André Holland knew he had to land the role of Paul Cole, the mysterious, debonair, multifaceted man without a past at the heart of The Actor, the film based on Donald E. Westlake’s hard-boiled pulp fiction novel “Memory.” Paul, stricken with amnesia, wakes up in a small 1950s town with a serious head injury and no recollection of who he is or how he got there. Strapped for cash and short on clues, he begins working in a nearby tannery and attempts to put the pieces of his life back together again, a quest that not everyone he encounters offers to support — except for her. The moment Paul laid eyes on Edna (Gemma Chan), things changed: the future didn’t appear so terrifying in its uncertainty anymore. Rather, it seemed limitless. She sees something in him, too — a person who doesn’t need to be defined by his past. Still, a surreal sense of nostalgia clings tightly to Paul, and existential inquiries loom just overhead like dark clouds blotting out the sun.

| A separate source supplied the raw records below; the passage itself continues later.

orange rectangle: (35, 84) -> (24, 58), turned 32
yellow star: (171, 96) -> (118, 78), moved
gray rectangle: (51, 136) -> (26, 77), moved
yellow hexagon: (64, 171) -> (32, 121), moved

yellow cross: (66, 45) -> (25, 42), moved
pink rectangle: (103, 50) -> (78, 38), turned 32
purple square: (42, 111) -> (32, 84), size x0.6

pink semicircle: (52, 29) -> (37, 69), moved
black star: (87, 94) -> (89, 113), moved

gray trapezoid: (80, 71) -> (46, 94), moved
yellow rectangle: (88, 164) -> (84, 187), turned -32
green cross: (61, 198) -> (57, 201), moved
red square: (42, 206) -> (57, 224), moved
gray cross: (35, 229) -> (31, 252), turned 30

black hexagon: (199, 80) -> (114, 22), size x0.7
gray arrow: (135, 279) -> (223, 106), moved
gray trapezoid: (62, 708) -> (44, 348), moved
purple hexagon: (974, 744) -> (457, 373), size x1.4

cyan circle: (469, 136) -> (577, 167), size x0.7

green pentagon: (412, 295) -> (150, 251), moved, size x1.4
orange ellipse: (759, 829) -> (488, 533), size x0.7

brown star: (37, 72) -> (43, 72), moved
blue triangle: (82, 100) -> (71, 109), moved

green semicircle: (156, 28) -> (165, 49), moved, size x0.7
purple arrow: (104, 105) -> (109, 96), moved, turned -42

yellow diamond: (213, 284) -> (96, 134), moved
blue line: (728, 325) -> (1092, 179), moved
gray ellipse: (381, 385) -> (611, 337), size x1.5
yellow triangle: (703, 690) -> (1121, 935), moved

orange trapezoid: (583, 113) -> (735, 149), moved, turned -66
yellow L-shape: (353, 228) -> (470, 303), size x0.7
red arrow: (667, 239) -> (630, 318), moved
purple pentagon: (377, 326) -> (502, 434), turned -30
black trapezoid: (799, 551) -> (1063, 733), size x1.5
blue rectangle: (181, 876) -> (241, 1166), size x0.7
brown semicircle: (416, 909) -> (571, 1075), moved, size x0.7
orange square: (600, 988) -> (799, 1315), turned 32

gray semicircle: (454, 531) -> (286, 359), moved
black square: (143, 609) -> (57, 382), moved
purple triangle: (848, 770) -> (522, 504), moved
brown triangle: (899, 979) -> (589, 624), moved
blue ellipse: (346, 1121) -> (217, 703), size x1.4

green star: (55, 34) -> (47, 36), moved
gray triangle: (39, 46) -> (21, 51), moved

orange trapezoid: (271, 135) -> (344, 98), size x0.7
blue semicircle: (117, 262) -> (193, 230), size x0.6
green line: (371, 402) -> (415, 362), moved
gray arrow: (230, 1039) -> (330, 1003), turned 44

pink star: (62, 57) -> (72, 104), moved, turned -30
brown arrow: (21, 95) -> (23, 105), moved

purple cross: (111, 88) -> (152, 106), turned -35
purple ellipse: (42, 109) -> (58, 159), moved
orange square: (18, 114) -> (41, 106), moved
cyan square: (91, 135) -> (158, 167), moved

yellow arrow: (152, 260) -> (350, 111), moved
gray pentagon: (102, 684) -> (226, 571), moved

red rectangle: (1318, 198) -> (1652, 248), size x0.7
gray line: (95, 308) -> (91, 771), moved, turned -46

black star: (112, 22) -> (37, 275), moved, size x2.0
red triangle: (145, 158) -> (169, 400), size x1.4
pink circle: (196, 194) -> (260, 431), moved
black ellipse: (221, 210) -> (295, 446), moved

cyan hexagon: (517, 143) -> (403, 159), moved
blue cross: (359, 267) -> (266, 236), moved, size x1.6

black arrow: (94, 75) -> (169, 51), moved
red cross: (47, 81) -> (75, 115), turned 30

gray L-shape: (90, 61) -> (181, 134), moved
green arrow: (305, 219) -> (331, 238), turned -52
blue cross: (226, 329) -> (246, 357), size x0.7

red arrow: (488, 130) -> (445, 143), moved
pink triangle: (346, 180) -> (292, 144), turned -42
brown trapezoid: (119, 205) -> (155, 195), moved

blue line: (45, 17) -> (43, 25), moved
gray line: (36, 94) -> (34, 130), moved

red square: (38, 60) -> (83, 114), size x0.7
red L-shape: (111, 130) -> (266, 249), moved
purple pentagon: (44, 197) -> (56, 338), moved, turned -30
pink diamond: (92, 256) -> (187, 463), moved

Helmed by Anomalisa director Duke Johnson and produced by Charlie Kaufman, The Actor finally presents the extraordinary Holland with a weighty opportunity to truly carry a film on his back, and in turn, he finds a source of strength within himself not unlike that of his character onscreen.
Drawn to the role in part because of the rare opportunity it presented, Holland was initially intrigued by the notion of an off-kilter crime drama centered around an African American man. “Ryan Gosling had been attached to play the lead, and for whatever reason, he was no longer able to do it,” explains Holland over the phone from New York, where he was preparing for his premiere at the Village East by Angelika. “One could imagine a movie like this existing with Ryan Gosling, but to see a Black man have a role like this, in a movie like this, to me, felt really special. I wanted to be a part of that.”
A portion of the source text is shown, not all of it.